Morgan v. Southern Pacific Co.
Before: Fred, Wood
WOOD (Fred B.), J. In this action, brought under the sanction of the Federal Employers’ Liability Act, the jury awarded plaintiff damages in the sum of $1,200.
After submission of plaintiff’s motion for new trial the court, on October 3, 1957, entered a minute order in these words: “Defendant Southern Pacific Co. having agreed to pay the additional sum of $800 plus the verdict of $1200, the Motion for New Trial is denied. ’ ’ On October 7, the following minute order was made: “. . . the order of Court denying motion for new trial on condition defendant Southern Pacific Company pay . . . plaintiff the sum of $2000 is amended nunc pro tunc as of October 3rd, 1957, to add the following: that in addition to pay the sum of $2000, defendant Southern Pacific Company is taxed with costs.” On October 10, the order of October 3 was “amended to add to the judgment previously entered in the total sum of $2000 this phrase: ‘that Defendant Southern Pacific can be further taxed for costs. ’ ”*
Plaintiff has appealed from the judgment and claims that the trial court erroneously sought without plaintiff’s consent to impose additur as a condition for denying plaintiff’s motion for a new trial.

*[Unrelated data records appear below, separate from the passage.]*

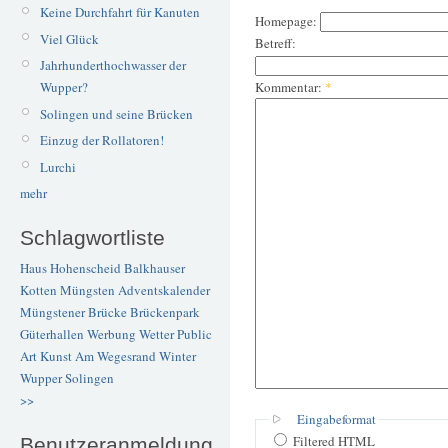
Keine Durchfahrt für Kanuten
Homepage:
Viel Glück
Betreff:
Jahrhunderthochwasser der
Kommentar:
*
Wupper?
Solingen und seine Brücken
Einzug der Rollatoren!
Lurchi
mehr
Schlagwortliste
Haus Hohenscheid
Balkhauser
Kotten
Müngsten
Adventskalender
Müngstener Brücke
Brückenpark
Güterhallen
Werbung
Wetter
Public
Art
Kunst
Am Wegesrand
Winter
Wupper
Solingen
>>
Eingabeformat
Filtered HTML
Benutzeranmeldung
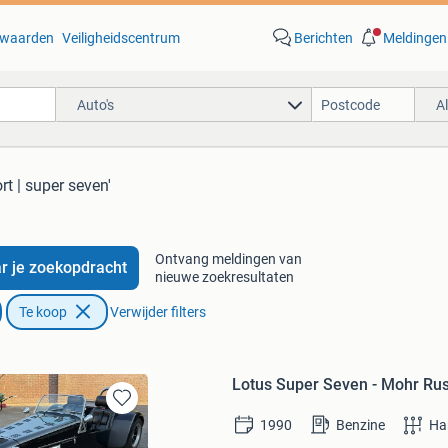
waarden
Veiligheidscentrum
Berichten
Meldingen
Auto's
A
rt | super seven'
Ontvang meldingen van
r je zoekopdracht
nieuwe zoekresultaten
Te koop
Verwijder filters
Lotus Super Seven - Mohr Rus
Bewaren
1990
Benzine
Ha
in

We might accommodate him by reducing the judgment to $1,200, the amount of the jury award, and then affirm it. But that is not what he desires. He wants a new trial, a jury trial, and seeks a reversal of the judgment in order to get it.
He invokes the landmark case of Dorsey v. Barba, 38 Cal.2d 350 [240 P.2d 604]. In that ease the trial court denied plaintiff’s motion for new trial on condition that the defendant consent to an increase of award in an amount fixed by the court (p. 355 of 38 Cal.2d). The trial court expressly decided that the damages were inadequate and ordered a new trial limited to the issue of damages alone unless defendant filed his consent to the indicated increase. Upon the filing of such consent, the increased judgment was entered. It recited all of the pertinent facts and specifically stated that prior to making the conditional order the court had “ ‘found that the evidence was insufficient to support each of the verdicts hereinabove set forth in that the damages awarded each of said [284]respective plaintiffs was inadequate. ’ ” (* [Cal.App.] 226 P.2d 677, at 682.) The record showed that the jury awards barely covered the amount of the plaintiffs’ special damages, leaving nothing for general damages. The finding that the jury award lacked support in the evidence was, therefore, correct and a new trial should have been granted. The attempt to thwart plaintiffs' right to a new trial before a jury (by increasing the judgment without plaintiffs’ consent) was prejudicially erroneous. Accordingly, the judgment had to be reversed.